Political thrills

In imagining Tony Blair's future, Robert Harris goes some way to explaining the mistakes of his past. But shouldn't he have aimed for something more ambitious than a thriller?
November 25, 2007
The Ghost, by Robert Harris
Hutchinson, £18.99

A question often posed over the last few years, on both sides of the Atlantic and in circles both politically sophisticated and politically naive, is this: how could Tony Blair, a politician of such superb promise, have squandered it all on that misguided misadventure in Iraq? And the inevitable corollary: why did such a clever fellow hitch his wagon to a nincompoop like George W Bush?

We'll probably never fully know the answers. But Robert Harris, no doubt after seething over the questions for years, has offered us a nifty fictional explanation. A couple of things need be said straight away: The Ghost does not concern, as some reports have it, a Tony Blair-like former Labour prime minister. The protagonist is quite clearly intended to be Tony Blair, although here christened Adam Lang. Lang's biography, along with many of his physical and personal characteristics, are sufficiently similar to Blair's to clinch the point pretty unambiguously. Several of the characters in Lang's political household also have recognisable real-life prototypes, most prominently Cherie Booth, Anji Hunter and Alastair Campbell. Other public figures put in cameo appearances (I even noticed a brief walk-on by former US defence secretary Robert McNamara, unnamed but amusingly identifiable to those who know him). The protests of authors like Philip Roth that works of the imagination should not be read as barely camouflaged journalism simply don't apply in this case.

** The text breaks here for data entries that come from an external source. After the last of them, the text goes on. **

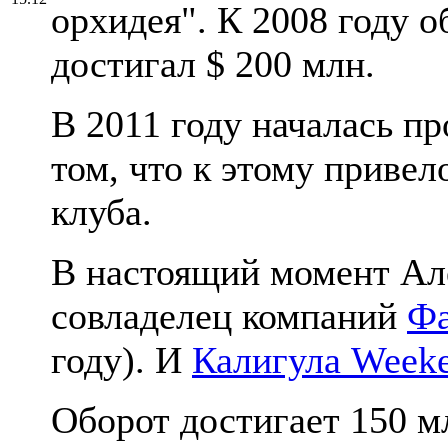
орхидея". К 2008 году 
достигал $ 200 млн.
В 2011 году началась пр
том, что к этому привел
клуба.
В настоящий момент Ал
совладелец компаний
Ф
году). И
Калигула Week
Оборот достигает 150 мл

Nevertheless, conversely, it would be a mistake to take at face value the alleged misbehaviour attributed to these identifiable figures, these fictional avatars of prominent real-life personages. Using the puzzles posed by Blair's premiership as a springboard, and further energised no doubt by his own very real and quite personal sense of outrage and betrayal, Harris has composed a divertissement, an entertainment, that is surely not intended literally. The sex and skulduggery in this novel are not being offered as actual exposé. It's rather a case of Harris saying to us, "How could Blair have made such dreadful, bone-headed mistakes? Well, here's one entertaining possibility."

In brief, The Ghost is about a professional ghostwriter hired to pen a former prime minister's memoirs when the original ghost, Lang's long-time aide, dies suddenly in suspicious circumstances. Within the next few days, while huddled, during the inclement off-season, with Lang and his small entourage-in-exile on Martha's Vineyard, the ghostwriter begins to uncover the personal and political malfeasance that warped Lang's career and threatens his current existence.

In structure and tone, The Ghost is conceived as a thriller. There are dangerous secrets, diabolical political machinations, hidden motives, chases, violence, suspense, and mysteries to be unravelled in the final pages. As such, the novel is thoroughly successful—it works. Harris is a professional. The suspense is suspenseful. The surprises—well, most of them—surprise. The pieces all fit together, the disparate strands end up tied together neatly. And the book boasts several ingenious plot novelties, including the very inventive deployment of an automobile's global positioning system; something tells me this device will be pirated in many future thrillers.

And Harris writes well; clearly, vividly and without fuss. He also possesses a fairly secure hold on American usage, a necessity in a book the bulk of which takes place on US soil. I counted only a handful of slips, and only one real howler: when Lang's American attorney boasts that he has arranged a meeting with the house majority leader, he doesn't seem aware that this is a relatively lowly position (British readers probably aren't familiar with the honourable Steny Hoyer of Maryland). He surely means the speaker of the house. In general, though, the author seems to know his eastern seaboard.

Still, for all the book's incontestable strengths, I can't help but wonder whether it really represents the most profitable use Harris could have made of his material. Despite the efficiency of its plotting, despite the skill that has gone into its execution—and even despite the fact that it's a rattling good read—The Ghost strikes me as a lesser book than Harris could and should have written. The subject matter—a political naif thrust into the intimate domestic lair of a disgraced (or at least tarnished) world leader—is so pregnant with narrative potential, it seems a shame to reduce it to the level of a thriller, no matter how professionally rendered. Harris is accomplished enough to try extending his reach a little. Take as emblematic the follow-up to the book's only sex scene: a situation rife with psychological and dramatic tension, worthy of pages of fascinating internal monologue and external conflict, leads nowhere, provides almost nothing of dramatic value except an edgy quasi-tiff between the two profoundly inappropriate lovers, and has almost no narrative consequence. And Lang himself remains a cipher throughout the book; avowedly, deliberately, explicitly, but no less frustratingly for that. Deep exploration of the network of relationships and cathected situations Harris has taken the trouble to provide would, it seems to me, have been more valuable than dozens of chases and murders and startling plot twists. And it might have had the additional advantage of making Harris's implicit political argument even more powerfully.